◆ Requirement:
Drop every picture, then transcribe the remaining data exactly.

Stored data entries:
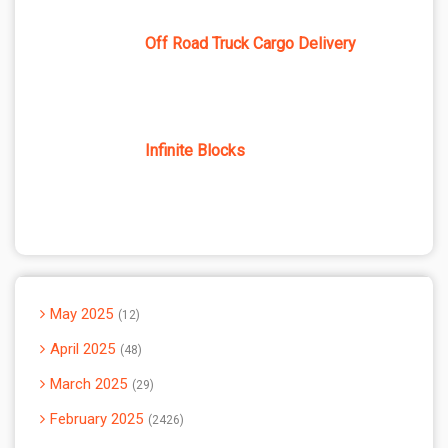
Off Road Truck Cargo Delivery
Infinite Blocks
May 2025
12
April 2025
48
March 2025
29
February 2025
2426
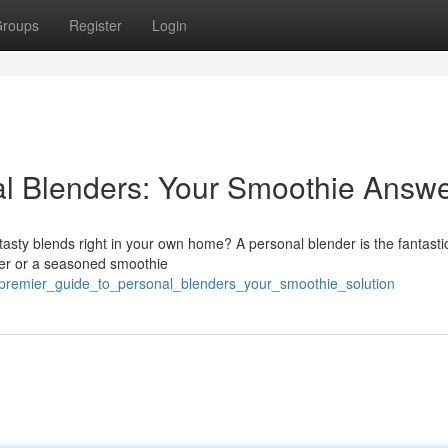
roups
Register
Login
al Blenders: Your Smoothie Answ
asty blends right in your own home? A personal blender is the fantastic
ner or a seasoned smoothie
/premier_guide_to_personal_blenders_your_smoothie_solution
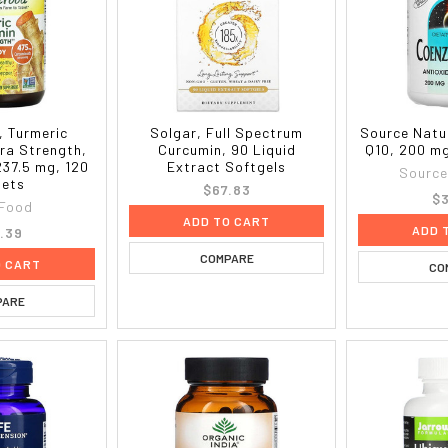
 Turmeric
Solgar, Full Spectrum
Source Natu
ra Strength,
Curcumin, 90 Liquid
Q10, 200 m
237.5 mg, 120
Extract Softgels
Source
lets
$67.83
$3
Food
ADD TO CART
ADD 
.39
COMPARE
O CART
CO
PARE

◆ Expected answer:
Off Road Truck Cargo Delivery
Infinite Blocks
May 2025
12
April 2025
48
March 2025
29
February 2025
2426
roups
Register
Login
al Blenders: Your Smoothie Answ
asty blends right in your own home? A personal blender is the fantastic
ner or a seasoned smoothie
/premier_guide_to_personal_blenders_your_smoothie_solution
 Turmeric
Solgar, Full Spectrum
Source Natu
ra Strength,
Curcumin, 90 Liquid
Q10, 200 m
237.5 mg, 120
Extract Softgels
Source
lets
$67.83
$3
Food
ADD TO CART
ADD 
.39
COMPARE
O CART
CO
PARE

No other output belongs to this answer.